Each line containing the word "point" must be copied from the material below.

= = = = =

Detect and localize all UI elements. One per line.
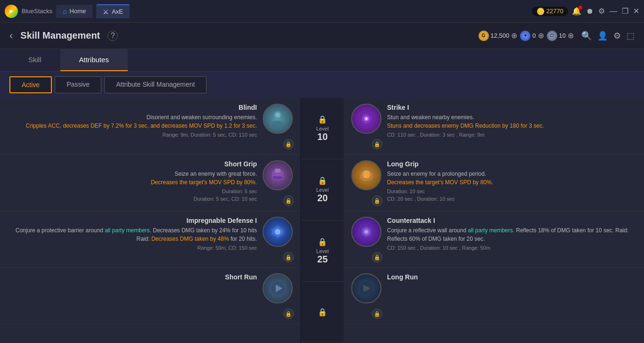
crystal-value: 0: [532, 32, 536, 39]
settings-icon[interactable]: ⚙: [598, 7, 605, 16]
restore-icon[interactable]: ❐: [622, 7, 628, 16]
sub-tab-attribute-skill[interactable]: Attribute Skill Management: [104, 76, 206, 93]
skill-card-long-run: 🔒 Long Run: [344, 268, 644, 324]
record-icon[interactable]: ⏺: [586, 7, 594, 16]
skill-lock-blind: 🔒: [283, 139, 294, 149]
skill-icon-short-grip: [263, 160, 293, 190]
center-levels: 🔒 Level 10 🔒 Level 20 🔒 Level 25 🔒: [301, 98, 344, 343]
currency-crystal: ✦ 0 ⊕: [520, 31, 544, 41]
tab-axe-label: AxE: [112, 8, 123, 15]
level-item-10: 🔒 Level 10: [301, 98, 344, 159]
sub-tab-active[interactable]: Active: [9, 76, 52, 93]
svg-rect-4: [275, 169, 281, 172]
skill-name-long-run: Long Run: [387, 273, 636, 281]
skill-card-strike: 🔒 Strike I Stun and weaken nearby enemie…: [344, 98, 644, 155]
shield-currency-icon: ⬡: [547, 31, 557, 41]
skill-icon-strike-wrap: 🔒: [351, 104, 381, 148]
skill-icon-impregnable: [263, 217, 293, 247]
skill-icon-short-grip-wrap: 🔒: [263, 160, 293, 205]
skill-name-counterattack: Counterattack I: [387, 217, 636, 224]
tab-axe[interactable]: ⚔ AxE: [96, 4, 130, 18]
tab-home[interactable]: ⌂ Home: [56, 5, 92, 18]
bluestacks-logo: ▶: [5, 5, 18, 18]
lock-icon-2: 🔒: [318, 176, 327, 185]
skill-meta-long-grip-2: CD: 20 sec , Duration: 10 sec: [387, 196, 636, 202]
skill-card-long-grip: 🔒 Long Grip Seize an enemy for a prolong…: [344, 155, 644, 211]
svg-point-1: [272, 121, 283, 128]
back-button[interactable]: ‹: [9, 30, 13, 42]
level-label-3: Level: [316, 248, 329, 254]
help-button[interactable]: ?: [107, 31, 118, 41]
skill-lock-long-grip: 🔒: [372, 196, 382, 206]
bell-icon[interactable]: 🔔: [572, 7, 581, 16]
skill-lock-short-run: 🔒: [283, 309, 294, 319]
level-label-1: Level: [316, 126, 329, 131]
close-icon[interactable]: ✕: [633, 7, 639, 16]
exit-icon[interactable]: ⬚: [627, 31, 635, 41]
skill-meta-short-grip-1: Duration: 5 sec: [8, 188, 257, 194]
svg-point-21: [365, 230, 368, 233]
skill-icon-counterattack-wrap: 🔒: [351, 217, 381, 261]
skill-info-long-run: Long Run: [387, 273, 636, 318]
skill-info-long-grip: Long Grip Seize an enemy for a prolonged…: [387, 160, 636, 205]
gear-icon[interactable]: ⚙: [613, 31, 621, 41]
add-shield-button[interactable]: ⊕: [568, 31, 574, 40]
home-icon: ⌂: [63, 8, 66, 15]
skill-lock-counterattack: 🔒: [372, 252, 382, 262]
skill-icon-blind: [263, 104, 293, 134]
tab-attributes[interactable]: Attributes: [60, 49, 128, 71]
sub-tab-passive[interactable]: Passive: [55, 76, 101, 93]
skill-meta-short-grip-2: Duration: 5 sec, CD: 10 sec: [8, 196, 257, 202]
tab-home-label: Home: [70, 8, 86, 15]
skill-meta-strike: CD: 110 sec , Duration: 3 sec , Range: 9…: [387, 132, 636, 138]
level-item-20: 🔒 Level 20: [301, 159, 344, 220]
search-icon[interactable]: 🔍: [581, 31, 592, 41]
currency-shield: ⬡ 10 ⊕: [547, 31, 574, 41]
tab-skill[interactable]: Skill: [9, 49, 60, 71]
skill-icon-blind-wrap: 🔒: [263, 104, 293, 148]
skill-icon-long-grip-wrap: 🔒: [351, 160, 381, 205]
skill-name-blind: BlindI: [8, 104, 257, 111]
add-crystal-button[interactable]: ⊕: [538, 31, 544, 40]
skill-icon-impregnable-wrap: 🔒: [263, 217, 293, 261]
skill-icon-long-grip: [351, 160, 381, 190]
minimize-icon[interactable]: —: [610, 7, 617, 16]
level-num-3: 25: [317, 254, 328, 265]
level-item-25: 🔒 Level 25: [301, 220, 344, 282]
skill-icon-short-run: [263, 273, 293, 303]
skill-meta-impregnable: Range: 50m, CD: 150 sec: [8, 245, 257, 251]
add-gold-button[interactable]: ⊕: [511, 31, 517, 40]
skill-meta-counterattack: CD: 150 sec , Duration: 10 sec , Range: …: [387, 245, 636, 251]
svg-point-8: [275, 229, 281, 235]
coin-icon: 🪙: [537, 8, 545, 15]
skill-info-counterattack: Counterattack I Conjure a reflective wal…: [387, 217, 636, 261]
skill-lock-strike: 🔒: [372, 139, 382, 149]
axe-icon: ⚔: [103, 8, 109, 16]
header-currency: G 12,500 ⊕ ✦ 0 ⊕ ⬡ 10 ⊕: [479, 31, 574, 41]
lock-icon-4: 🔒: [318, 308, 327, 317]
skill-meta-blind: Range: 9m, Duration: 5 sec, CD: 110 sec: [8, 132, 257, 138]
skill-card-counterattack: 🔒 Counterattack I Conjure a reflective w…: [344, 211, 644, 268]
sub-tabs: Active Passive Attribute Skill Managemen…: [0, 72, 644, 98]
shield-value: 10: [559, 32, 566, 39]
profile-icon[interactable]: 👤: [597, 31, 608, 41]
skill-card-impregnable: 🔒 Impregnable Defense I Conjure a protec…: [0, 211, 300, 268]
skill-info-short-grip: Short Grip Seize an enemy with great for…: [8, 160, 257, 205]
svg-point-2: [275, 113, 280, 117]
skill-icon-counterattack: [351, 217, 381, 247]
skill-lock-impregnable: 🔒: [283, 252, 294, 262]
svg-rect-5: [273, 176, 282, 179]
top-icons: 🔔 ⏺ ⚙ — ❐ ✕: [572, 7, 639, 16]
crystal-icon: ✦: [520, 31, 530, 41]
top-bar: ▶ BlueStacks ⌂ Home ⚔ AxE 🪙 22770 🔔 ⏺ ⚙ …: [0, 0, 644, 23]
coin-area: 🪙 22770: [532, 7, 568, 16]
gold-value: 12,500: [491, 32, 510, 39]
right-panel: 🔒 Strike I Stun and weaken nearby enemie…: [344, 98, 644, 343]
currency-gold: G 12,500 ⊕: [479, 31, 518, 41]
svg-point-14: [365, 118, 367, 120]
skill-info-short-run: Short Run: [8, 273, 257, 318]
skill-name-short-run: Short Run: [8, 273, 257, 281]
skill-desc-counterattack: Conjure a reflective wall around all par…: [387, 226, 636, 243]
skill-lock-long-run: 🔒: [372, 309, 382, 319]
skill-desc-long-grip: Seize an enemy for a prolonged period. D…: [387, 170, 636, 187]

= = = = =

_Solution to the exercise_
svg-point-1: [272, 121, 283, 128]
svg-point-21: [365, 230, 368, 233]
svg-point-8: [275, 229, 281, 235]
svg-point-2: [275, 113, 280, 117]
svg-point-14: [365, 118, 367, 120]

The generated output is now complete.